Source data

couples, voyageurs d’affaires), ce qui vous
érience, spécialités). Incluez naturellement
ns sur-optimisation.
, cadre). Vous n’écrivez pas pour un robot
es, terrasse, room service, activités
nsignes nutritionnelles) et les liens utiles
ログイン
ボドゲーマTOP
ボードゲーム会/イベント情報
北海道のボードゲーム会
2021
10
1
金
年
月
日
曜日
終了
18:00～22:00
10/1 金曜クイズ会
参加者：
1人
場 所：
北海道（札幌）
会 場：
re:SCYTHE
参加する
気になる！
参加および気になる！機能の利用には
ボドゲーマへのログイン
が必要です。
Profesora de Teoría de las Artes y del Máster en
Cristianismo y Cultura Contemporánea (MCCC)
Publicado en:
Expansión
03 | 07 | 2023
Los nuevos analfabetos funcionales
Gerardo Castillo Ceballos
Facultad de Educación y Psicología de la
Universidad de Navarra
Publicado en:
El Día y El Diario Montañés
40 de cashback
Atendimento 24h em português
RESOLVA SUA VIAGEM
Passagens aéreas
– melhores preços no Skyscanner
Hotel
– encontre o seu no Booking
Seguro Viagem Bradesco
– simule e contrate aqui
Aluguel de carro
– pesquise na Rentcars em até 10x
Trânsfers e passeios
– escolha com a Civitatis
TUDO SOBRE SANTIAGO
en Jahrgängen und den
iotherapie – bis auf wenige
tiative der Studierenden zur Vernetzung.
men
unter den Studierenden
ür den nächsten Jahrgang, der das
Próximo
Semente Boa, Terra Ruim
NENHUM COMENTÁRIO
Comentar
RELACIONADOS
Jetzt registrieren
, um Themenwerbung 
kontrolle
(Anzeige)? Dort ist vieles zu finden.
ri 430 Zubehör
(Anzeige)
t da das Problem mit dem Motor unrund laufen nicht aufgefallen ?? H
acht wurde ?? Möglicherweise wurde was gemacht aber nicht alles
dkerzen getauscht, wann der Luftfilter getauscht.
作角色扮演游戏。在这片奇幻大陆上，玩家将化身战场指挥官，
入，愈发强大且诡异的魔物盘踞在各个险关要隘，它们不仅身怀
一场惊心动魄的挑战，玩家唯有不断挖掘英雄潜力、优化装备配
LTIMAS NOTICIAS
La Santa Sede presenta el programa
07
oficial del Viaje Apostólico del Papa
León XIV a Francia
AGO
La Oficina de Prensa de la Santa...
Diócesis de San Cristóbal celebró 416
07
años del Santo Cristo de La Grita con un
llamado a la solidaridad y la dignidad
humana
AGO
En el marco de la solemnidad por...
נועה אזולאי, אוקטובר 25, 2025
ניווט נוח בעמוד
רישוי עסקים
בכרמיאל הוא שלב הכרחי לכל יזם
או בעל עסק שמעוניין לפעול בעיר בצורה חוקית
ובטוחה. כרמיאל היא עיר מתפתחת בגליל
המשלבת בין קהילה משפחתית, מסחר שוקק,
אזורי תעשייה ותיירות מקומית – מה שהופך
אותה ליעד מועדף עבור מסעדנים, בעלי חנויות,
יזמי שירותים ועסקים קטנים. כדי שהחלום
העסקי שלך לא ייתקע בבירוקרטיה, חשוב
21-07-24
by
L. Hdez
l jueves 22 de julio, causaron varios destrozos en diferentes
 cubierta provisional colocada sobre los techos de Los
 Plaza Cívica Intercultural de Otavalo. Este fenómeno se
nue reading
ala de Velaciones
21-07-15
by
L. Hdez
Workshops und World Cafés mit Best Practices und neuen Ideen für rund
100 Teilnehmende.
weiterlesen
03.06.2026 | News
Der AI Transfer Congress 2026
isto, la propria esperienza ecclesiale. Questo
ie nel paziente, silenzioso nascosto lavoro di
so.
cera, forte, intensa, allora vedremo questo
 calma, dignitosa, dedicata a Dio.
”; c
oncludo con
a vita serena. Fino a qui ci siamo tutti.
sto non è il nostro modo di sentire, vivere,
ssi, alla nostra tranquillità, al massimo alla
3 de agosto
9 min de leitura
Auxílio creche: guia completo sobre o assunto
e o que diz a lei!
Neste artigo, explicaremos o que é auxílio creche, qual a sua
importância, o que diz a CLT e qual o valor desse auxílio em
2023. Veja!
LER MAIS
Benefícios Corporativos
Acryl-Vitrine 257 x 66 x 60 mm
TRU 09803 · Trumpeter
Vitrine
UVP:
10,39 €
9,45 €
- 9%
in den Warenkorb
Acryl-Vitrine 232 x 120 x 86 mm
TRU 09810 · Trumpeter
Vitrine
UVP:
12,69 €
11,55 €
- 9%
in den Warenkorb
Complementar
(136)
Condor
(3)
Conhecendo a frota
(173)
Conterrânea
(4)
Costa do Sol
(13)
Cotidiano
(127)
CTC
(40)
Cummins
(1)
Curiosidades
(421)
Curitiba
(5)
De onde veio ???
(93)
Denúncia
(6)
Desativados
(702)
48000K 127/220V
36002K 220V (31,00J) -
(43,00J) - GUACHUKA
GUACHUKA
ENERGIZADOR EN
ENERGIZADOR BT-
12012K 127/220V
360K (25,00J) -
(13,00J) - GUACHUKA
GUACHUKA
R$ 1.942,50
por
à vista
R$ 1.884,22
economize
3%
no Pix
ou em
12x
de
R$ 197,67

Assignment ::
Using the entries shown above, reproduce verbatim the lines from the line bearing "ns sur-optimisation." to the line bearing "com a Civitatis", inclusive.

Result of this task ::
ns sur-optimisation.
, cadre). Vous n’écrivez pas pour un robot
es, terrasse, room service, activités
nsignes nutritionnelles) et les liens utiles
ログイン
ボドゲーマTOP
ボードゲーム会/イベント情報
北海道のボードゲーム会
2021
10
1
金
年
月
日
曜日
終了
18:00～22:00
10/1 金曜クイズ会
参加者：
1人
場 所：
北海道（札幌）
会 場：
re:SCYTHE
参加する
気になる！
参加および気になる！機能の利用には
ボドゲーマへのログイン
が必要です。
Profesora de Teoría de las Artes y del Máster en
Cristianismo y Cultura Contemporánea (MCCC)
Publicado en:
Expansión
03 | 07 | 2023
Los nuevos analfabetos funcionales
Gerardo Castillo Ceballos
Facultad de Educación y Psicología de la
Universidad de Navarra
Publicado en:
El Día y El Diario Montañés
40 de cashback
Atendimento 24h em português
RESOLVA SUA VIAGEM
Passagens aéreas
– melhores preços no Skyscanner
Hotel
– encontre o seu no Booking
Seguro Viagem Bradesco
– simule e contrate aqui
Aluguel de carro
– pesquise na Rentcars em até 10x
Trânsfers e passeios
– escolha com a Civitatis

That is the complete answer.